## Exercise goal
Scan the material for the word "item", and copy each line where it shows up.

···

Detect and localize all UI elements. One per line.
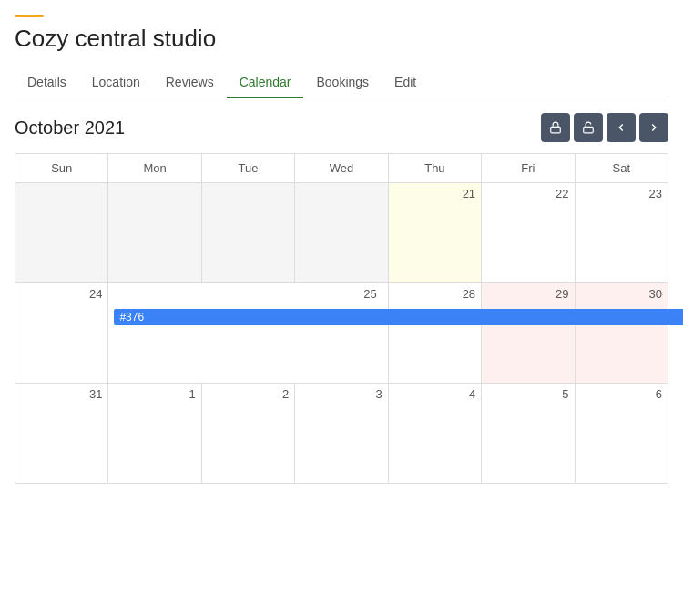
cell-nov-4[interactable]: 4 — [388, 384, 481, 484]
cell-nov-6[interactable]: 6 — [575, 384, 668, 484]
cell-oct-30[interactable]: 30 — [575, 283, 668, 384]
cell-empty-3 — [201, 183, 294, 283]
day-number-2: 2 — [208, 387, 289, 401]
cell-nov-3[interactable]: 3 — [295, 384, 388, 484]
tab-edit[interactable]: Edit — [382, 67, 429, 98]
cell-oct-25[interactable]: 25 #376 — [108, 283, 388, 384]
cell-oct-28[interactable]: 28 — [388, 283, 481, 384]
lock-closed-icon — [549, 121, 562, 134]
tab-bookings[interactable]: Bookings — [303, 67, 382, 98]
day-header-tue: Tue — [201, 154, 294, 183]
day-number-5: 5 — [487, 387, 568, 401]
day-header-wed: Wed — [295, 154, 388, 183]
cell-nov-5[interactable]: 5 — [482, 384, 575, 484]
calendar-table: Sun Mon Tue Wed Thu Fri Sat 21 22 — [15, 153, 668, 484]
cell-empty-1 — [15, 183, 108, 283]
day-number-1: 1 — [114, 387, 195, 401]
tab-location[interactable]: Location — [79, 67, 153, 98]
accent-bar — [15, 15, 44, 17]
chevron-right-icon — [647, 121, 660, 134]
page-title: Cozy central studio — [15, 25, 668, 53]
day-header-mon: Mon — [108, 154, 201, 183]
tab-calendar[interactable]: Calendar — [227, 67, 304, 98]
cell-empty-4 — [295, 183, 388, 283]
calendar-header-row: Sun Mon Tue Wed Thu Fri Sat — [15, 154, 668, 183]
nav-controls — [607, 113, 668, 142]
lock-closed-button[interactable] — [541, 113, 570, 142]
calendar-row-2: 24 25 #376 28 29 — [15, 283, 668, 384]
prev-month-button[interactable] — [607, 113, 636, 142]
lock-open-button[interactable] — [574, 113, 603, 142]
cell-oct-23[interactable]: 23 — [575, 183, 668, 283]
cell-oct-21[interactable]: 21 — [388, 183, 481, 283]
day-number-3: 3 — [301, 387, 382, 401]
day-number-31: 31 — [21, 387, 102, 401]
cell-oct-24[interactable]: 24 — [15, 283, 108, 384]
calendar-header: October 2021 — [15, 113, 668, 142]
day-number-6: 6 — [581, 387, 662, 401]
day-number-24: 24 — [21, 287, 102, 301]
header-controls — [541, 113, 668, 142]
booking-376-bar[interactable]: #376 — [114, 309, 683, 325]
cell-nov-2[interactable]: 2 — [201, 384, 294, 484]
cell-oct-22[interactable]: 22 — [482, 183, 575, 283]
svg-rect-1 — [584, 127, 594, 132]
svg-rect-0 — [551, 127, 561, 132]
lock-controls — [541, 113, 603, 142]
calendar-row-1: 21 22 23 — [15, 183, 668, 283]
month-title: October 2021 — [15, 118, 125, 139]
cell-empty-2 — [108, 183, 201, 283]
day-number-30: 30 — [581, 287, 662, 301]
chevron-left-icon — [615, 121, 627, 134]
day-number-4: 4 — [394, 387, 475, 401]
calendar-row-3: 31 1 2 3 4 5 6 — [15, 384, 668, 484]
day-header-sun: Sun — [15, 154, 108, 183]
cell-nov-1[interactable]: 1 — [108, 384, 201, 484]
day-header-thu: Thu — [388, 154, 481, 183]
day-number-25: 25 — [114, 287, 382, 301]
tab-reviews[interactable]: Reviews — [153, 67, 227, 98]
day-header-sat: Sat — [575, 154, 668, 183]
day-number-22: 22 — [487, 187, 568, 200]
cell-oct-29[interactable]: 29 — [482, 283, 575, 384]
tab-details[interactable]: Details — [15, 67, 79, 98]
day-number-21: 21 — [394, 187, 475, 200]
day-header-fri: Fri — [482, 154, 575, 183]
next-month-button[interactable] — [639, 113, 668, 142]
nav-tabs: Details Location Reviews Calendar Bookin… — [15, 67, 668, 98]
day-number-28: 28 — [394, 287, 475, 301]
day-number-23: 23 — [581, 187, 662, 200]
cell-oct-31[interactable]: 31 — [15, 384, 108, 484]
lock-open-icon — [582, 121, 595, 134]
day-number-29: 29 — [487, 287, 568, 301]
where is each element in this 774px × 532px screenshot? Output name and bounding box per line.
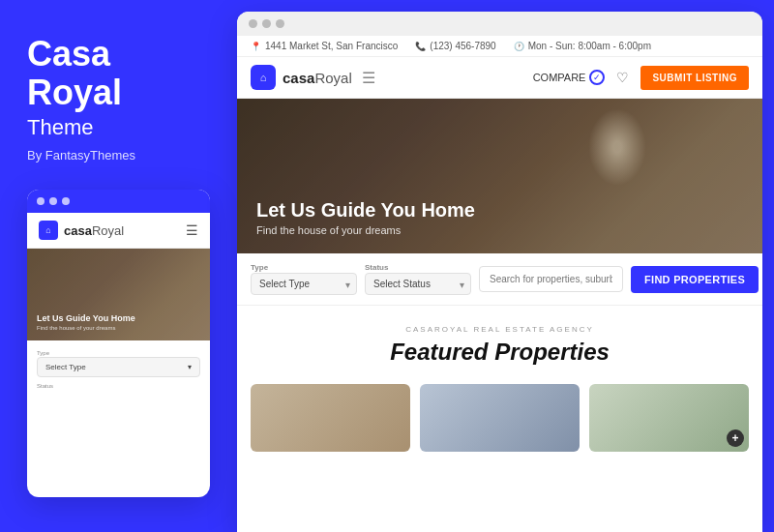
mobile-type-select-wrap: Type Select Type ▾ (37, 350, 200, 377)
type-select[interactable]: Select Type (251, 273, 357, 295)
win-dot-1 (249, 19, 257, 28)
property-card-3[interactable]: + (589, 384, 749, 452)
mobile-status-select-wrap: Status (37, 383, 200, 390)
mobile-preview-card: ⌂ casaRoyal ☰ Let Us Guide You Home Find… (27, 190, 210, 497)
phone-text: (123) 456-7890 (430, 41, 495, 51)
top-info-bar: 📍 1441 Market St, San Francisco 📞 (123) … (237, 36, 762, 57)
compare-button[interactable]: COMPARE ✓ (533, 70, 606, 85)
mobile-logo-royal: Royal (92, 223, 124, 238)
compare-check-icon: ✓ (589, 70, 605, 85)
mobile-logo-casa: casa (64, 223, 92, 238)
window-dot-3 (62, 197, 70, 205)
featured-title: Featured Properties (251, 340, 749, 365)
win-dot-2 (262, 19, 271, 28)
address-item: 📍 1441 Market St, San Francisco (251, 41, 398, 51)
mobile-type-chevron: ▾ (188, 363, 192, 371)
nav-logo-casa: casa (283, 70, 314, 86)
mobile-type-select[interactable]: Select Type ▾ (37, 357, 200, 377)
status-select-wrap: Status Select Status (365, 263, 471, 295)
nav-hamburger-icon[interactable]: ☰ (362, 69, 375, 87)
phone-icon: 📞 (415, 42, 426, 51)
featured-agency-label: CASAROYAL REAL ESTATE AGENCY (251, 325, 749, 334)
hamburger-icon[interactable]: ☰ (186, 222, 198, 238)
brand-author: By FantasyThemes (27, 148, 210, 163)
mobile-hero-title: Let Us Guide You Home (37, 313, 135, 324)
status-select[interactable]: Select Status (365, 273, 471, 295)
mobile-hero-subtitle: Find the house of your dreams (37, 325, 135, 331)
nav-logo-royal: Royal (314, 70, 351, 86)
hours-item: 🕐 Mon - Sun: 8:00am - 6:00pm (514, 41, 651, 51)
featured-italic: Featured (390, 339, 488, 365)
find-properties-button[interactable]: FIND PROPERTIES (631, 266, 759, 293)
mobile-logo: ⌂ casaRoyal (39, 221, 124, 240)
compare-label: COMPARE (533, 72, 586, 83)
featured-section: CASAROYAL REAL ESTATE AGENCY Featured Pr… (237, 306, 762, 374)
mobile-status-label: Status (37, 383, 200, 389)
hero-content: Let Us Guide You Home Find the house of … (256, 198, 475, 236)
window-bar (237, 12, 762, 36)
mobile-hero-text: Let Us Guide You Home Find the house of … (37, 313, 135, 331)
nav-logo[interactable]: ⌂ casaRoyal (251, 65, 352, 90)
win-dot-3 (276, 19, 284, 28)
window-dot-1 (37, 197, 45, 205)
property-cards: + (237, 374, 762, 461)
submit-listing-button[interactable]: SUBMIT LISTING (640, 66, 749, 90)
content-area: CASAROYAL REAL ESTATE AGENCY Featured Pr… (237, 306, 762, 532)
clock-icon: 🕐 (514, 42, 524, 51)
brand-subtitle: Theme (27, 115, 210, 140)
nav-right: COMPARE ✓ ♡ SUBMIT LISTING (533, 66, 749, 90)
type-select-wrapper[interactable]: Select Type (251, 273, 357, 295)
search-bar: Type Select Type Status Select Status FI… (237, 253, 762, 306)
nav-logo-icon: ⌂ (251, 65, 276, 90)
hero-title: Let Us Guide You Home (256, 198, 475, 222)
type-label: Type (251, 263, 357, 272)
hero-section: Let Us Guide You Home Find the house of … (237, 99, 762, 253)
property-card-2[interactable] (420, 384, 580, 452)
location-icon: 📍 (251, 42, 261, 51)
phone-item: 📞 (123) 456-7890 (415, 41, 495, 51)
status-select-wrapper[interactable]: Select Status (365, 273, 471, 295)
property-card-1[interactable] (251, 384, 410, 452)
card-plus-icon[interactable]: + (727, 429, 744, 447)
status-label: Status (365, 263, 471, 272)
featured-rest: Properties (488, 339, 609, 365)
mobile-hero: Let Us Guide You Home Find the house of … (27, 249, 210, 340)
main-nav: ⌂ casaRoyal ☰ COMPARE ✓ ♡ SUBMIT LISTING (237, 57, 762, 99)
heart-icon[interactable]: ♡ (616, 70, 629, 85)
brand-title: Casa Royal (27, 35, 210, 111)
mobile-nav: ⌂ casaRoyal ☰ (27, 213, 210, 249)
right-panel: 📍 1441 Market St, San Francisco 📞 (123) … (237, 12, 762, 532)
left-panel: Casa Royal Theme By FantasyThemes ⌂ casa… (0, 0, 237, 532)
mobile-type-value: Select Type (45, 363, 86, 371)
hours-text: Mon - Sun: 8:00am - 6:00pm (528, 41, 651, 51)
mobile-preview-bar (27, 190, 210, 213)
mobile-search-area: Type Select Type ▾ Status (27, 340, 210, 399)
mobile-type-label: Type (37, 350, 200, 356)
search-input[interactable] (479, 266, 623, 292)
hero-subtitle: Find the house of your dreams (256, 224, 475, 236)
mobile-logo-icon: ⌂ (39, 221, 58, 240)
type-select-wrap: Type Select Type (251, 263, 357, 295)
address-text: 1441 Market St, San Francisco (265, 41, 398, 51)
window-dot-2 (49, 197, 57, 205)
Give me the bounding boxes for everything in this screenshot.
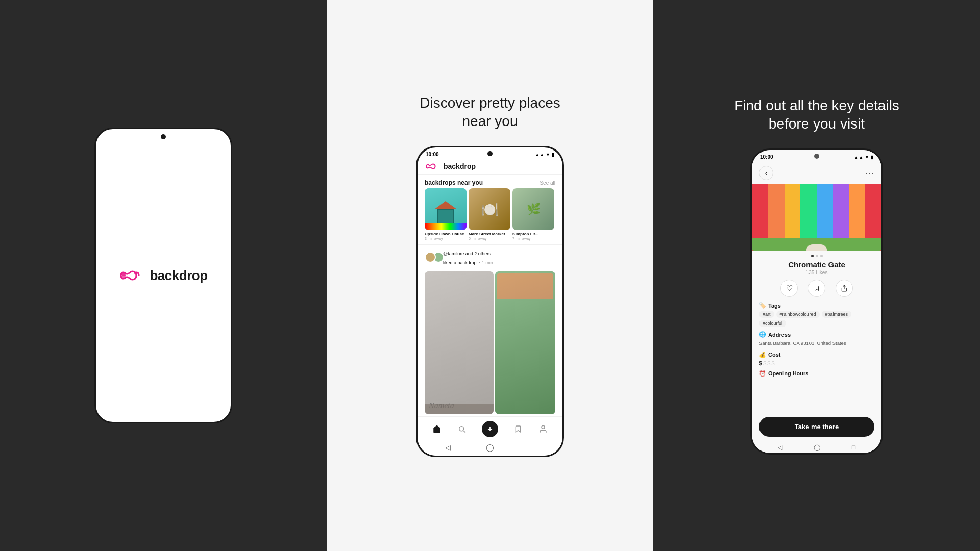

···

## The answer
address-item: 📍 1441 Market St, San Francisco (251, 41, 398, 51)
hours-item: 🕐 Mon - Sun: 8:00am - 6:00pm (514, 41, 651, 51)
phone-item: 📞 (123) 456-7890 (415, 41, 495, 51)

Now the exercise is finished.